Es war immer mein Traum, für Dynamo zu spielen, aber ich wusste, es wird sau­schwer. Also rückte ich im Früh­jahr 1980 aus Freital in der S‑Bahn mit meinem Ruck­sack an und bewies mich erfolg­reich im Pro­be­trai­ning. So hatte ich am 1. Juli 1980 meinen ersten Tage als Spieler von Dynamo Dresden. Das war in der DDR der Tag der deut­schen Volks­po­lizei und Anlass für ent­spre­chenden Fei­er­lich­keiten. So auch bei Dynamo Dresden. Als ich ankam fand im Casino im Sta­dion gerade eine feucht-fröh­liche Feier der Funk­tio­näre statt und mir wurde gesagt: Nimm dir nen Ball, kick gegen die Wand und komm morgen wieder.“

Ich war damals noch sehr naiv“

In Ihrem ersten Spiel gegen Chemie Böhlen erzielten Sie direkt Ihren ersten Ober­liga-Treffer.
Bevor ich reinkam, gab der Schiri Frei­stoß. Ich lief in den Straf­raum. Mein Trainer Ger­hard Praut­zsch rief noch: Warten, warten, warten.“ Die Flanke von Ger­hard Heidler segelte in den Straf­raum und ich köpfte ein und erzielte mein erstes Tor. Das sind die Zufalls­mo­mente, bei denen in Trai­nern das Gefühl wächst: Viel­leicht wird aus dem ja doch irgendwas.“ Im Übrigen hatte Praut­zsch einen großen Anteil an meiner Ent­wick­lung, weil er auch sehr indi­vi­duell mit mir gear­beitet hat.

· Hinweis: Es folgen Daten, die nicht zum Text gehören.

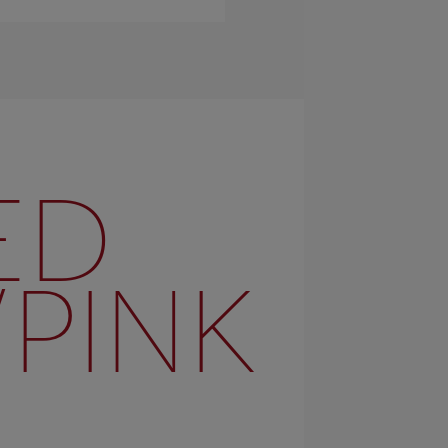
ED
/PINK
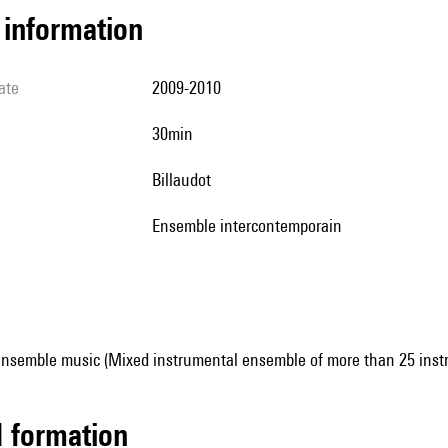
l information
ate
2009-2010
30min
Billaudot
Ensemble intercontemporain
ensemble music (Mixed instrumental ensemble of more than 25 inst
ed formation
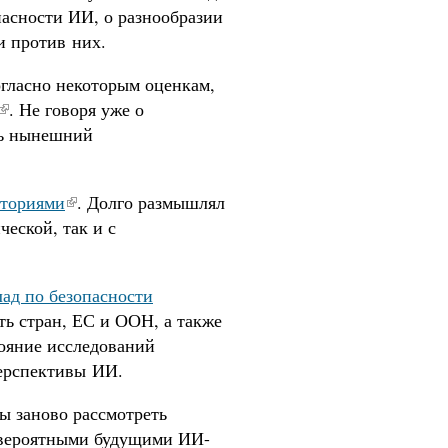
пасности ИИ, о разнообразии
и против них.
огласно некоторым оценкам,
. Не говоря уже о
ть нынешний
аториями
. Долго размышлял
ческой, так и с
ад по безопасности
ть стран, ЕС и ООН, а также
тояние исследований
перспективы ИИ.
бы заново рассмотреть
с вероятными будущими ИИ-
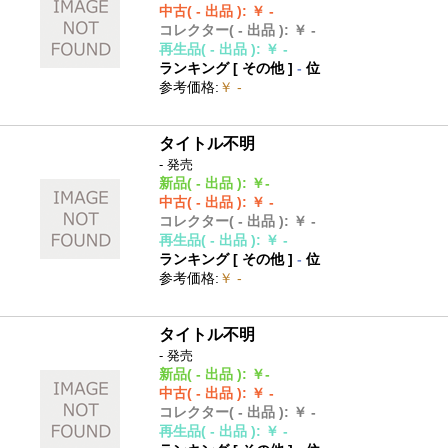
中古
( - 出品 )
:
￥ -
コレクター
( - 出品 )
:
￥ -
再生品
( - 出品 )
:
￥ -
ランキング [
その他
]
-
位
参考価格
:
￥ -
タイトル不明
- 発売
新品
( - 出品 )
:
￥-
中古
( - 出品 )
:
￥ -
コレクター
( - 出品 )
:
￥ -
再生品
( - 出品 )
:
￥ -
ランキング [
その他
]
-
位
参考価格
:
￥ -
タイトル不明
- 発売
新品
( - 出品 )
:
￥-
中古
( - 出品 )
:
￥ -
コレクター
( - 出品 )
:
￥ -
再生品
( - 出品 )
:
￥ -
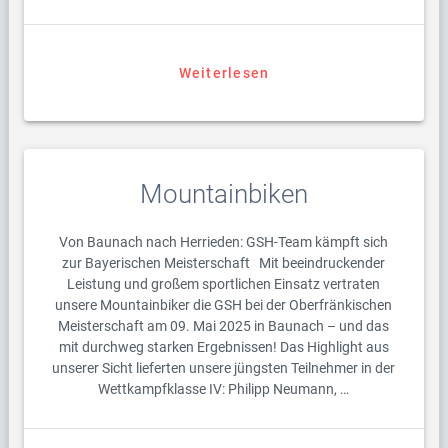
Weiterlesen
Mountainbiken
Von Baunach nach Herrieden: GSH-Team kämpft sich
zur Bayerischen Meisterschaft Mit beeindruckender
Leistung und großem sportlichen Einsatz vertraten
unsere Mountainbiker die GSH bei der Oberfränkischen
Meisterschaft am 09. Mai 2025 in Baunach – und das
mit durchweg starken Ergebnissen! Das Highlight aus
unserer Sicht lieferten unsere jüngsten Teilnehmer in der
Wettkampfklasse IV: Philipp Neumann, …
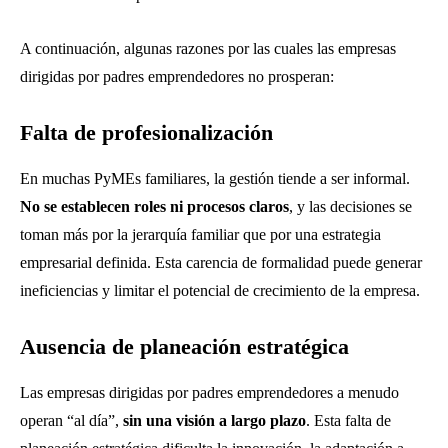
A continuación, algunas razones por las cuales las empresas
dirigidas por padres emprendedores no prosperan:
Falta de profesionalización
En muchas PyMEs familiares, la gestión tiende a ser informal.
No se establecen roles ni procesos claros
, y las decisiones se
toman más por la jerarquía familiar que por una estrategia
empresarial definida. Esta carencia de formalidad puede generar
ineficiencias y limitar el potencial de crecimiento de la empresa.
Ausencia de planeación estratégica
Las empresas dirigidas por padres emprendedores a menudo
operan “al día”,
sin una visión a largo plazo
. Esta falta de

Sie wurden schon bald Stamm­spieler. Nicht zuletzt, weil Peter Kotte, Mat­thias Müller und Gerd Weber wegen Flucht­ver­dacht ent­lassen wurden. Angeb­lich hatten die Drei ein Angebot vom 1. FC Köln.
Es pas­sierte im Januar 1981. Die Natio­nal­mann­schaft war auf dem Weg zum Flug­hafen, um ins Trai­nings­lager nach Süd­ame­rika zu fliegen. Die Spieler wurden aber noch vor dem Abflug von der Staats­si­cher­heit fest­ge­nommen. Und teilte man mir, dass die drei auf­grund des Ver­dachts auf Vater­lands­verrat nie wieder für Dynamo Dresden spielen werden.

Hat das an Ihrem Welt­bild gerüt­telt?
Ich war damals zwar noch sehr naiv, aber den­noch scho­ckiert und wusste was für ein harter Schlag das war – sowohl für die Betrof­fenen als auch für unsere Mann­schaft. Es waren schließ­lich Leis­tungs­träger. Die Dimen­sion der sys­te­ma­ti­schen Über­wa­chung der Spieler wurde mir im Ganzen erst nach der Wende und der Ein­sicht in meine Stasi-Akte bewusst.